● **EXERCISE**:
Your answer should be the lines from the one containing "Argomenti di interesse" through the final line below, copied exactly.

● **Page-level text extractions**:
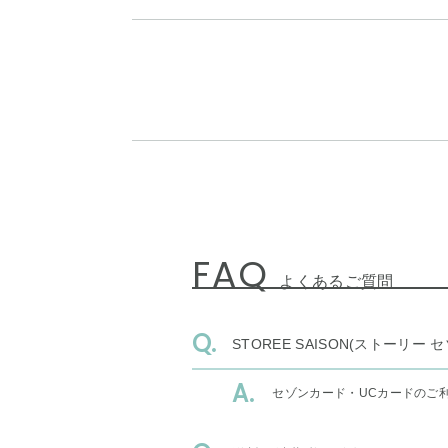
FAQ
よくあるご質問
STOREE SAISON(ストー
セゾンカード・UCカードのご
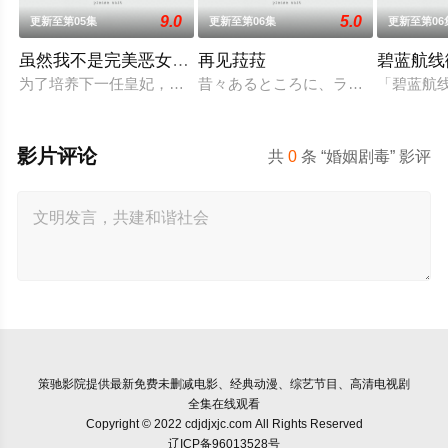
9.0
5.0
更新至第05集
更新至第06集
更新至第06
虽然我不是完美恶女～雏宫蝶鼠替换传～
再见菈菈
碧蓝航线
为了培养下一任皇妃，从五大名门中召集了公主们聚集的宫殿——
昔々あるところに、ララという人魚
「碧蓝航线
影片评论
共
0
条 “婚姻剧毒” 影评
策驰影院
提供最新免费未删减电影、经典动漫、综艺节目、高清电视剧
全集在线观看
Copyright © 2022 cdjdjxjc.com All Rights Reserved
辽ICP备96013528号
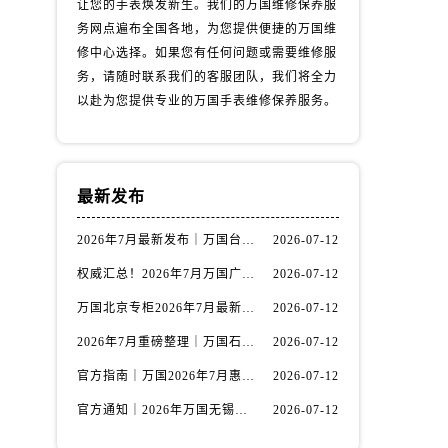
让您的手表焕发新生。我们的万国维修保养服
务网点遍布全国各地，为您提供便捷的万国维
修中心选择。如果您有任何问题或需要维修服
务，请随时联系我们的客服团队，我们将全力
以赴为您提供专业的万国手表维修保养服务。
最新发布
2026年7月最新发布｜万国台州官方专柜客户服务热线与专柜信息攻略
2026-07-12
权威汇总！2026年7月万国广州官方专柜客户服务电话及门店名录
2026-07-12
）
万国北京专柜2026年7月最新官方客服热线｜门店信息及服务攻略发布
2026-07-12
2026年7月重磅整理｜万国石家庄官方专柜服务电话&客户服务中心公告
2026-07-12
官方指南｜万国2026年7月惠州专柜客户服务热线与门店信息全攻略
2026-07-12
官方通知｜2026年万国无锡专柜客户服务热线全新升级（附7月最新专柜信息汇总）
2026-07-12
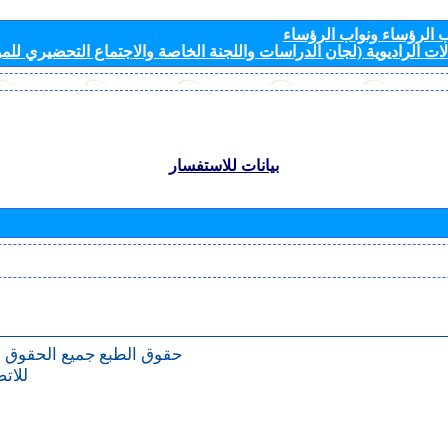
الرؤساء ونواب الرؤساء
ات الراديوية (لجان الدراسات واللجنة الخاصة والاجتماع التحضيري للمؤ
بيانات للاستفسار
حقوق الطبع
جميع الحقوق 
للات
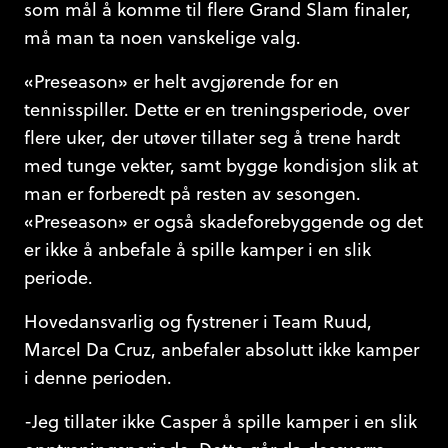
som mål å komme til flere Grand Slam finaler,
må man ta noen vanskelige valg.
«Preseason» er helt avgjørende for en
tennisspiller. Dette er en treningsperiode, over
flere uker, der utøver tillater seg å trene hardt
med tunge vekter, samt bygge kondisjon slik at
man er forberedt på resten av sesongen.
«Preseason» er også skadeforebyggende og det
er ikke å anbefale å spille kamper i en slik
periode.
Hovedansvarlig og fystrener i Team Ruud,
Marcel Da Cruz, anbefaler absolutt ikke kamper
i denne perioden.
-Jeg tillater ikke Casper å spille kamper i en slik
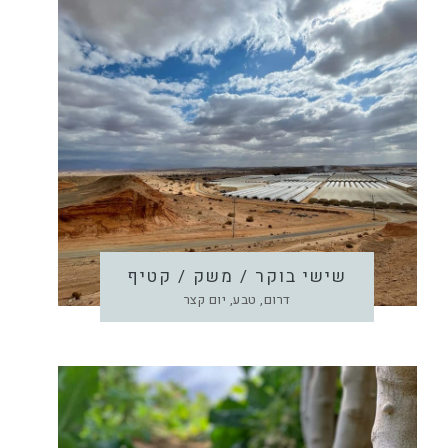
שישי בוקר / משק / קטיף
דרום, טבע, יום קצר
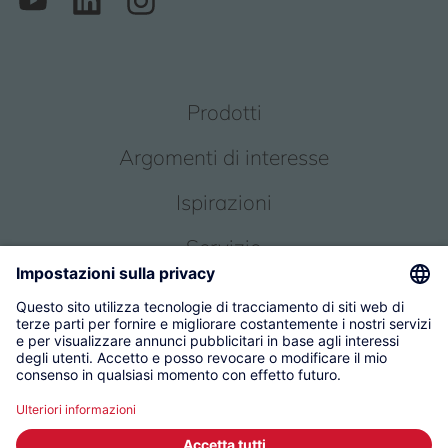
Prodotti
Argomenti di interesse
Ispirazioni
Servizio
Chi siamo
© 2026 KWC Group Management AG
Condizioni generali
Impronta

● **RESPONSE**:
Argomenti di interesse
Ispirazioni
Servizio
Chi siamo
© 2026 KWC Group Management AG
Condizioni generali
Impronta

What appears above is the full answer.